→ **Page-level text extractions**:
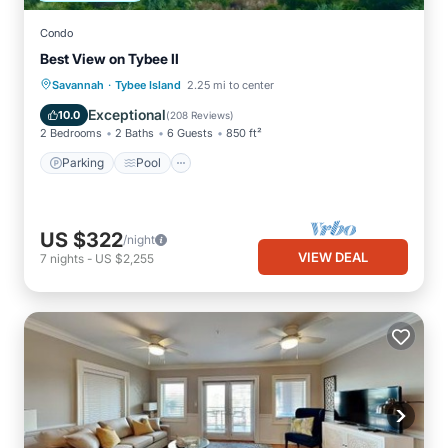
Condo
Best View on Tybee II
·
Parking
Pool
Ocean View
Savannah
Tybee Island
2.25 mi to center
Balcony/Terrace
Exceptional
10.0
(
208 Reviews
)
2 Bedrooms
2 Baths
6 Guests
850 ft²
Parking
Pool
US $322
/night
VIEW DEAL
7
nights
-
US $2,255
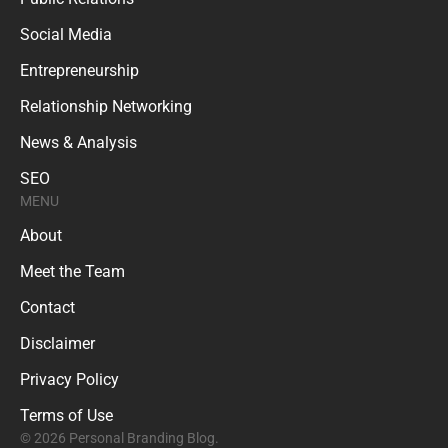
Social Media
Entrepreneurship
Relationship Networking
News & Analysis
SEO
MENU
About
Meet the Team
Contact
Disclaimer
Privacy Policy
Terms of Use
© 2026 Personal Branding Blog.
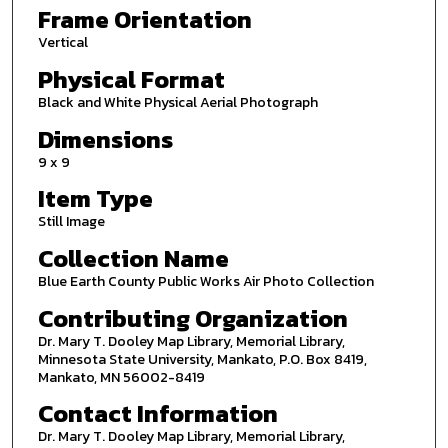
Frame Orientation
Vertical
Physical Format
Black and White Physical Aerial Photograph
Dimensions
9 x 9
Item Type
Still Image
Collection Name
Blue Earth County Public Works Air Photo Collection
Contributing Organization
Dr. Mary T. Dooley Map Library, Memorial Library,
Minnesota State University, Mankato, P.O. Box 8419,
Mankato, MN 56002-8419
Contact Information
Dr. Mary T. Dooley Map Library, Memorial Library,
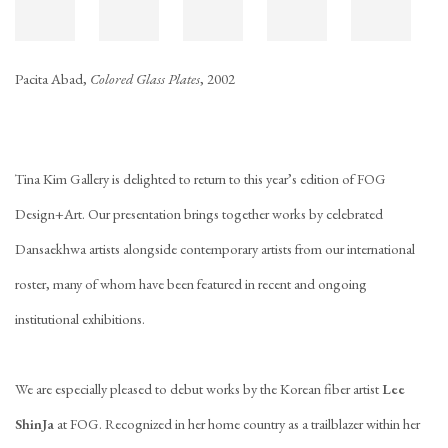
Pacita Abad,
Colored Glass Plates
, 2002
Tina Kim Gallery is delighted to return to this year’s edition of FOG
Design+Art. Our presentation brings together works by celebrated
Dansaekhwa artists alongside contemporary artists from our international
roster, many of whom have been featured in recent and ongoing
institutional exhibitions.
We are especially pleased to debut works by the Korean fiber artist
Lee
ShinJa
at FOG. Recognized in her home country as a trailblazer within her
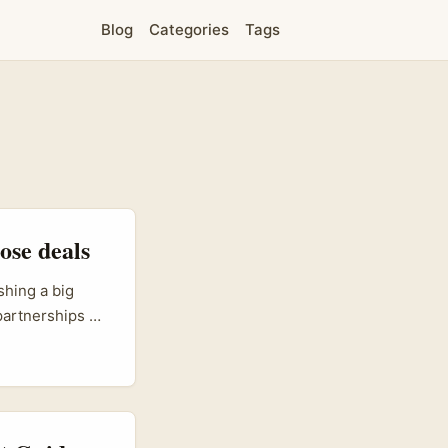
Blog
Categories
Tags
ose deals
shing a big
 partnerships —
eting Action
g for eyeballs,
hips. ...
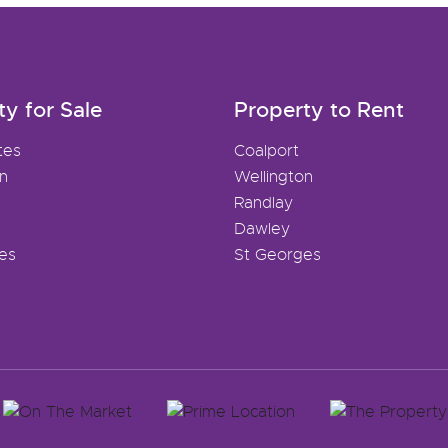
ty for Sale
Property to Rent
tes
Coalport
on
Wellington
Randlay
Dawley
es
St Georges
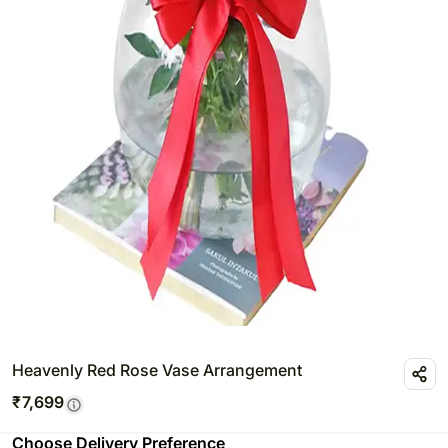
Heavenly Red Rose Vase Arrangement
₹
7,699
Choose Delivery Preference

→ **Task to complete**: Print exactly, with no pictures, the lines above from the one that holds "2.25 mi to center" through the one that holds "eting Action", both of them included.

→ **Exercise answer**:
2.25 mi to center
Balcony/Terrace
Exceptional
10.0
(
208 Reviews
)
2 Bedrooms
2 Baths
6 Guests
850 ft²
Parking
Pool
US $322
/night
VIEW DEAL
7
nights
-
US $2,255
Social Media
Entrepreneurship
Relationship Networking
News & Analysis
SEO
MENU
About
Meet the Team
Contact
Disclaimer
Privacy Policy
Terms of Use
© 2026 Personal Branding Blog.
Frame Orientation
Vertical
Physical Format
Black and White Physical Aerial Photograph
Dimensions
9 x 9
Item Type
Still Image
Collection Name
Blue Earth County Public Works Air Photo Collection
Contributing Organization
Dr. Mary T. Dooley Map Library, Memorial Library,
Minnesota State University, Mankato, P.O. Box 8419,
Mankato, MN 56002-8419
Contact Information
Dr. Mary T. Dooley Map Library, Memorial Library,
Pacita Abad,
Colored Glass Plates
, 2002
Tina Kim Gallery is delighted to return to this year’s edition of FOG
Design+Art. Our presentation brings together works by celebrated
Dansaekhwa artists alongside contemporary artists from our international
roster, many of whom have been featured in recent and ongoing
institutional exhibitions.
We are especially pleased to debut works by the Korean fiber artist
Lee
ShinJa
at FOG. Recognized in her home country as a trailblazer within her
Blog
Categories
Tags
ose deals
shing a big
 partnerships —
eting Action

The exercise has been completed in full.